Dans les entreprises

Le Mans : Les bus en grève

Depuis le jeudi 14 septembre les travailleurs de la Setram, la compagnie de bus du Mans, sont en grève. Le ras-le-bol couvait depuis longtemps.

Depuis plus d'un an, la circulation en ville est complètement perturbée par la construction du tramway. Et si tout le monde en est gêné, ce sont bien les chauffeurs de bus qui sont les plus touchés: embouteillages à n'en plus finir (il faut par endroits 50 minutes pour parcourir deux kilomètres), chaussées défoncées, sans parler de l'irritation des usagers que les chauffeurs subissent de plein fouet. On imagine ces embouteillages pendant le mois de juillet caniculaire, dans des bus qui ne sont pas climatisés.

Ajoutons à cela que les nouveaux horaires des conducteurs, prévus pour la mise en route du tram, sont beaucoup plus contraignants que les horaires actuels, et l'on comprend vite que la vapeur montait.

La grève a donc été très suivie dès le premier jour, à plus de 70%. Si l'on décompte les travailleurs précaires en CDD, en fait ce sont presque tous les conducteurs en CDI qui ne roulaient plus. Et les mécaniciens ainsi que les vendeuses des guichets se sont aussi mis en grève.

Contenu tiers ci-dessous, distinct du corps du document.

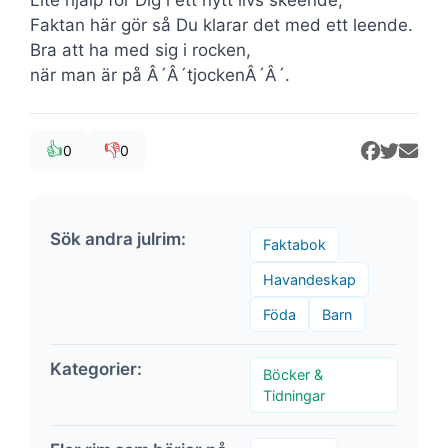
Faktan här gör så Du klarar det med ett leende.
Bra att ha med sig i rocken,
när man är på Â´Â´tjockenÂ´Â´.
👍
👎
0
0
Sök andra julrim:
Faktabok
Havandeskap
Föda
Barn
Kategorier:
Böcker &
Tidningar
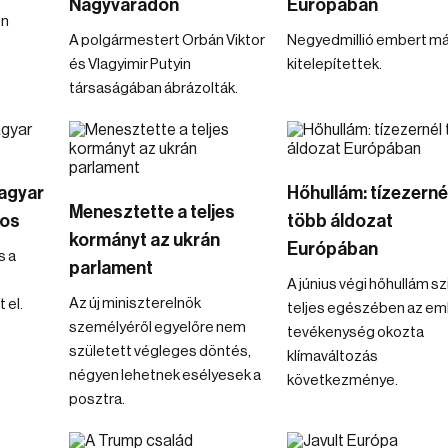
Nagyváradon
Európában
en
A polgármestert Orbán Viktor
Negyedmillió embert má
és Vlagyimir Putyin
kitelepítettek.
társaságában ábrázolták.
Magyar
Hőhullám: tízezerné
Menesztette a teljes
tos
több áldozat
kormányt az ukrán
Európában
s a
parlament
A június végi hőhullám sz
Az új miniszterelnök
 el.
teljes egészében az em
személyéről egyelőre nem
tevékenység okozta
született végleges döntés,
klímaváltozás
négyen lehetnek esélyesek a
következménye.
posztra.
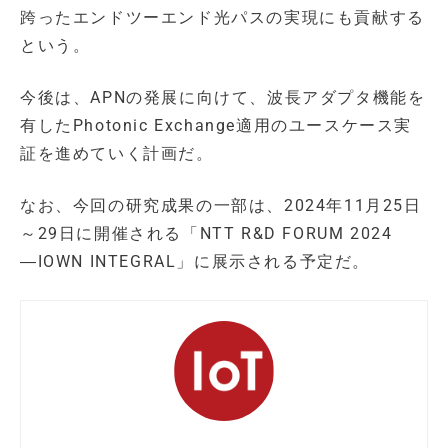
跨ったエンドツーエンド光パスの実現にも貢献する
という。
今後は、APNの発展に向けて、波長アダプタ機能を
有したPhotonic Exchange適用のユースケース実
証を進めていく計画だ。
なお、今回の研究成果の一部は、2024年11月25日
～29日に開催される「NTT R&D FORUM 2024
―IOWN INTEGRAL」に展示される予定だ。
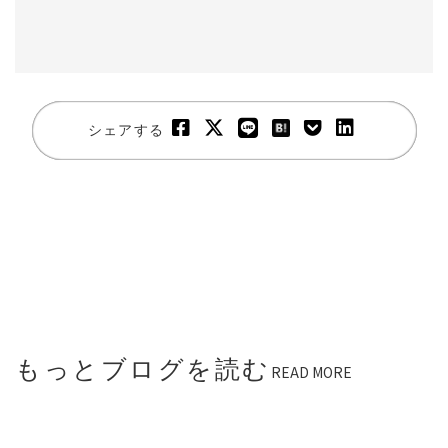
シェアする
もっとブログを読む
READ MORE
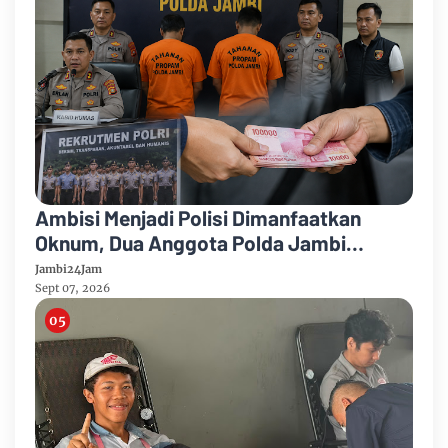
Ambisi Menjadi Polisi Dimanfaatkan
Oknum, Dua Anggota Polda Jambi
Diduga Tipu Calon Bintara dengan Janji
Jambi24Jam
Kelulusan
Sept 07, 2026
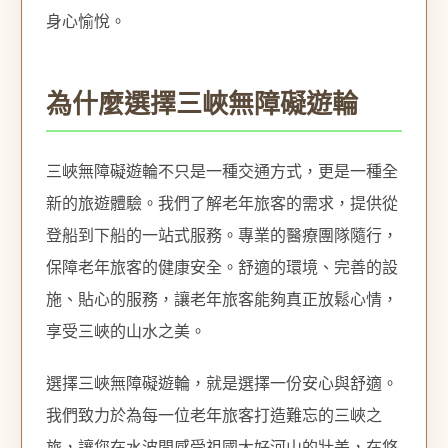
身心愉悅。
為什麼選擇三峽無障礙遊輪
三峽無障礙遊輪不只是一種交通方式，更是一種全
新的旅遊體驗。我們了解老年旅客的需求，提供從
登船到下船的一站式服務。專業的醫療團隊隨行，
保障老年旅客的健康安全。舒適的環境、完善的設
施、貼心的服務，讓老年旅客能夠真正放鬆心情，
享受三峽的山水之美。
選擇三峽無障礙遊輪，就是選擇一份安心與舒適。
我們致力於為每一位老年旅客打造難忘的三峽之
旅，讓您在水波間感受祖國大好河山的壯美，在悠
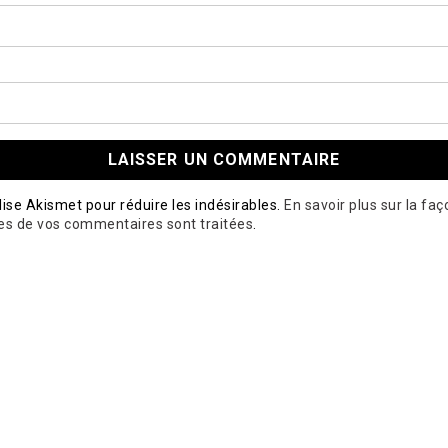
ilise Akismet pour réduire les indésirables.
En savoir plus sur la fa
es de vos commentaires sont traitées
.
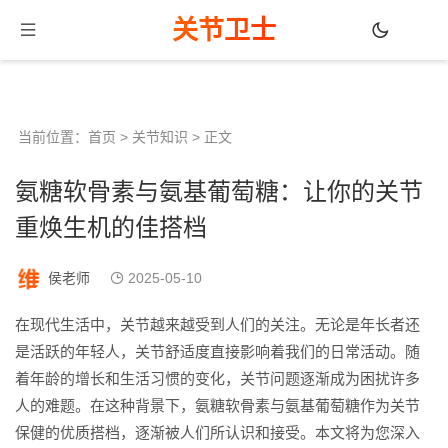
关节卫士
当前位置：
首页
>
关节知识
> 正文
氨糖软骨素与氨基葡萄糖：让你的关节
重焕生机的佳搭档
侯老师
2025-05-10
在现代生活中，关节越来越受到人们的关注。无论是年长者还
是活跃的年轻人，关节舒适度直接影响着我们的日常活动。随
着年龄的增长和生活习惯的变化，关节问题逐渐成为困扰许多
人的难题。在这种背景下，氨糖软骨素与氨基葡萄糖作为关节
保健的优质搭档，逐渐被人们所认识和接受。本文将为您深入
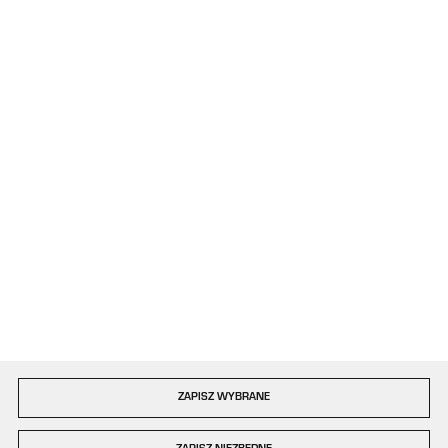
+48 34 363 34 95
08:00 - 16:00, poniedziałek - piątek
kontakt@plastigo.pro
ul. Bór 77/81
42-202 Częstochowa
Formularz kontaktowy
Dołącz do nas
Szybka dostawa
ZAPISZ WYBRANE
Copyright by plastigo.pro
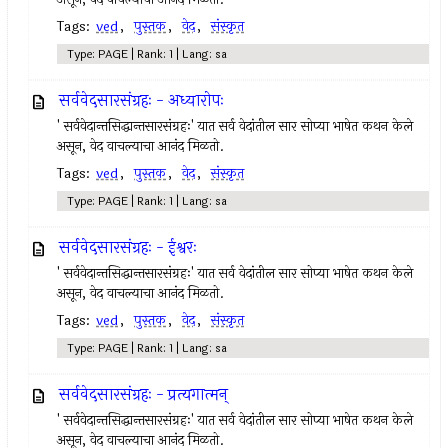
Tags:
ved
,
पुस्तक
,
वेद
,
संस्कृत
Type: PAGE | Rank: 1 | Lang: sa
सर्ववेदसारसंग्रहः - अध्यारोपः
' सर्ववेदान्तसिद्धान्तसारसंग्रहः' यात सर्व वेदांतील सार सोप्या भाषेत कथन केले
असून, वेद वाचल्याचा आनंद मिळतो.
Tags:
ved
,
पुस्तक
,
वेद
,
संस्कृत
Type: PAGE | Rank: 1 | Lang: sa
सर्ववेदसारसंग्रहः - ईश्वरः
' सर्ववेदान्तसिद्धान्तसारसंग्रहः' यात सर्व वेदांतील सार सोप्या भाषेत कथन केले
असून, वेद वाचल्याचा आनंद मिळतो.
Tags:
ved
,
पुस्तक
,
वेद
,
संस्कृत
Type: PAGE | Rank: 1 | Lang: sa
सर्ववेदसारसंग्रहः - प्रत्यगात्मन्
' सर्ववेदान्तसिद्धान्तसारसंग्रहः' यात सर्व वेदांतील सार सोप्या भाषेत कथन केले
असून, वेद वाचल्याचा आनंद मिळतो.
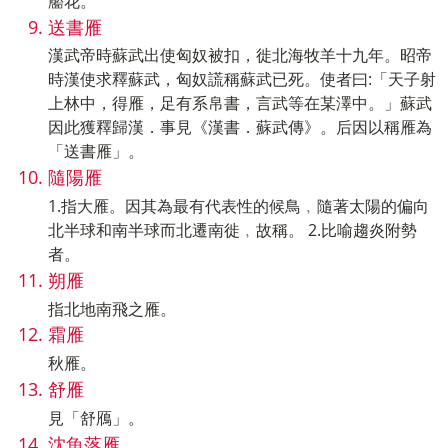
靨花。
送書雁
漢武帝時蘇武出使匈奴被扣，徙北海牧羊十九年。昭帝
時漢使求釋蘇武，匈奴謊稱蘇武已死。使者曰:「天子射
上林中，得雁，足有系帛書，言武等在某澤中。」蘇武
因此獲釋歸漢．事見《漢書．蘇武傳》。后因以稱雁為
「送書雁」。
隨陽雁
1.指大雁。因其為最有代表性的候鳥﹐隨著太陽的偏向
北半球和南半球而北遷南徙﹐故稱。 2.比喻趨炎附勢
者。
朔雁
指北地南飛之雁。
霜雁
秋雁。
舒雁
見「舒鴈」。
沈魚落雁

Vendredi 15 septembre, la réunion avec la direction n'a pas satisfait les grévistes. La Setram étant une société anonyme d'économie mixte dont la communauté urbaine est le principal actionnaire, c'est finalement à la mairie qu'il revient de fixer les salaires. Or son représentant n'a proposé qu'une prime exceptionnelle de 150 euros pour la fin de l'année. Les grévistes, eux, demandaient au moins une prime de pénibilité de 400 euros, deux points d'augmentation du salaire de base et le paiement des jours de grève.

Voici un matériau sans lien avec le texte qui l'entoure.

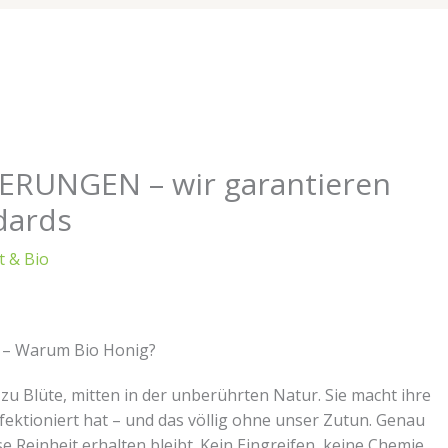
IERUNGEN – wir garantieren
dards
t & Bio
rt – Warum Bio Honig?
te zu Blüte, mitten in der unberührten Natur. Sie macht ihre
erfektioniert hat – und das völlig ohne unser Zutun. Genau
ese Reinheit erhalten bleibt. Kein Eingreifen, keine Chemie,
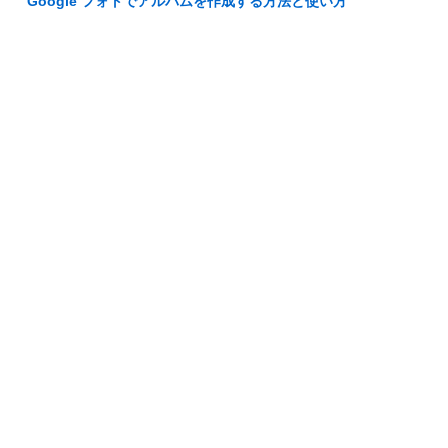
Google フォトでアルバムを作成する方法と使い方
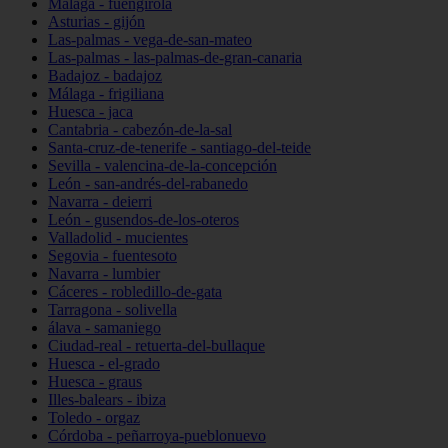
Málaga - fuengirola
Asturias - gijón
Las-palmas - vega-de-san-mateo
Las-palmas - las-palmas-de-gran-canaria
Badajoz - badajoz
Málaga - frigiliana
Huesca - jaca
Cantabria - cabezón-de-la-sal
Santa-cruz-de-tenerife - santiago-del-teide
Sevilla - valencina-de-la-concepción
León - san-andrés-del-rabanedo
Navarra - deierri
León - gusendos-de-los-oteros
Valladolid - mucientes
Segovia - fuentesoto
Navarra - lumbier
Cáceres - robledillo-de-gata
Tarragona - solivella
álava - samaniego
Ciudad-real - retuerta-del-bullaque
Huesca - el-grado
Huesca - graus
Illes-balears - ibiza
Toledo - orgaz
Córdoba - peñarroya-pueblonuevo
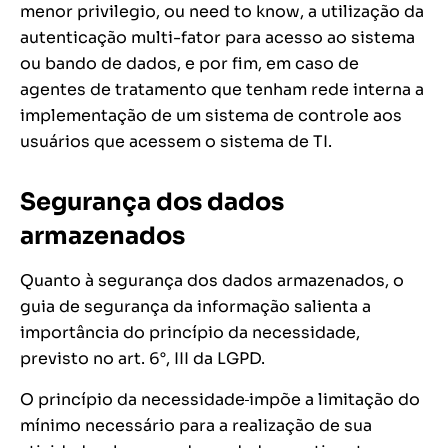
menor privilegio, ou
need to know
, a utilização da
autenticação multi-fator para acesso ao sistema
ou bando de dados, e por fim, em caso de
agentes de tratamento que tenham rede interna a
implementação de um sistema de controle aos
usuários que acessem o sistema de TI.
Segurança dos dados
armazenados
Quanto à segurança dos dados armazenados, o
guia de segurança da informação salienta a
importância do princípio da necessidade,
previsto no art. 6°, III da LGPD.
O princípio da necessidade
impõe a limitação do
mínimo necessário para a realização de sua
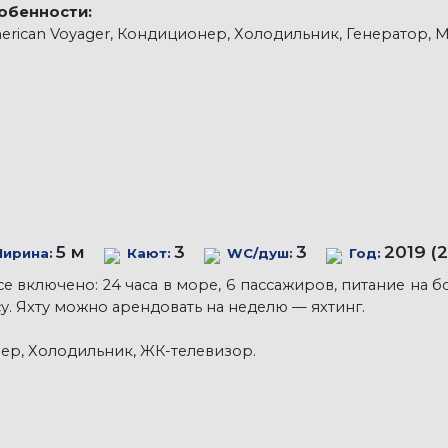
обенности:
rican Voyager, Кондиционер, Холодильник, Генератор, Му
5 м
3
3
2019 (
ирина:
Кают:
WC/душ:
Год:
 включено: 24 часа в море, 6 пассажиров, питание на бо
у. Яхту можно арендовать на неделю — яхтинг.
ер, Холодильник, ЖК-телевизор.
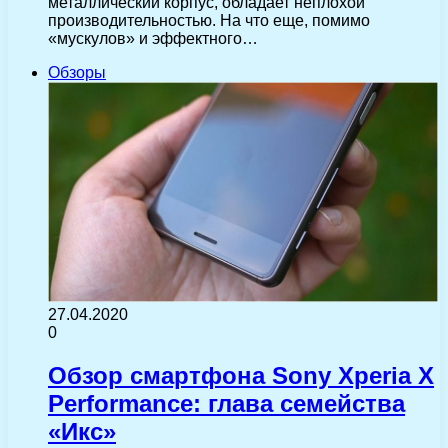
металлический корпус, обладает неплохой
производительностью. На что еще, помимо
«мускулов» и эффектного…
Обзоры
27.04.2020
0
Обзор смартфона Sony Xperia X
Performance: глава семейства
«Икс»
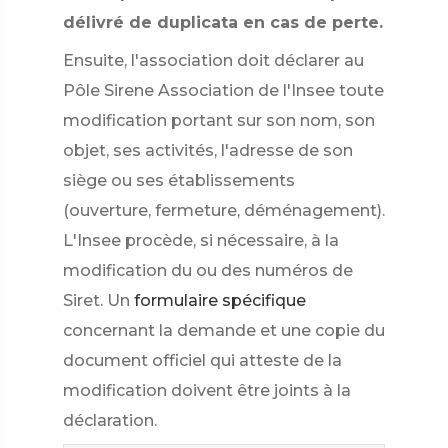
délivré de duplicata en cas de perte.
Ensuite, l'association doit déclarer au
Pôle Sirene Association de l'Insee toute
modification portant sur son nom, son
objet, ses activités, l'adresse de son
siège ou ses établissements
(ouverture, fermeture, déménagement).
L'Insee procède, si nécessaire, à la
modification du ou des numéros de
Siret. Un
formulaire spécifique
concernant la demande et une copie du
document officiel qui atteste de la
modification doivent être joints à la
déclaration.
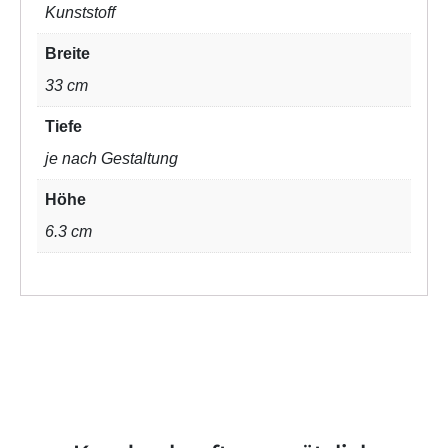
Kunststoff
Breite
33 cm
Tiefe
je nach Gestaltung
Höhe
6.3 cm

Boulard, le maire socialiste qui avait déjà fait savoir qu'il considérait que les conducteurs étaient assez payés comme cela, a expliqué que son budget ne lui permettait absolument pas de céder plus. Il n'est pas gêné, lui qui est prêt à donner 2 millions d'euros à Renault dès que celui-ci les lui demande, mais rien pour les travailleurs de la Setram! Ils ont donc décidé de continuer la grève le week-end.

Devant le refus des grévistes de reprendre le travail, la direction de la Setram a fait savoir qu'elle ne proposait même plus les 150 euros de prime et a fait appel aux travailleurs en repos pour conduire les bus. Il n'en fallait pas plus pour que la colère des grévistes monte encore d'un cran et qu'ils bloquent complètement tout le dépôt. Depuis samedi 16 donc, plus aucun bus ne roule.

Et l'apparition éhontée du directeur aux informations locales le lundi soir, pour «dénoncer»les grévistes, qui toucheraient 2180 euros par mois, alors que le salaire net tourne autour des 1400 euros en comptant les majorations pour les jours fériés travaillés et les horaires décalés, continue d'attiser la colère des grévistes.

La mairie socialiste montre superbement tout le mépris qu'elle a pour les travailleurs, mais là, il semble qu'elle soit tombée sur un os.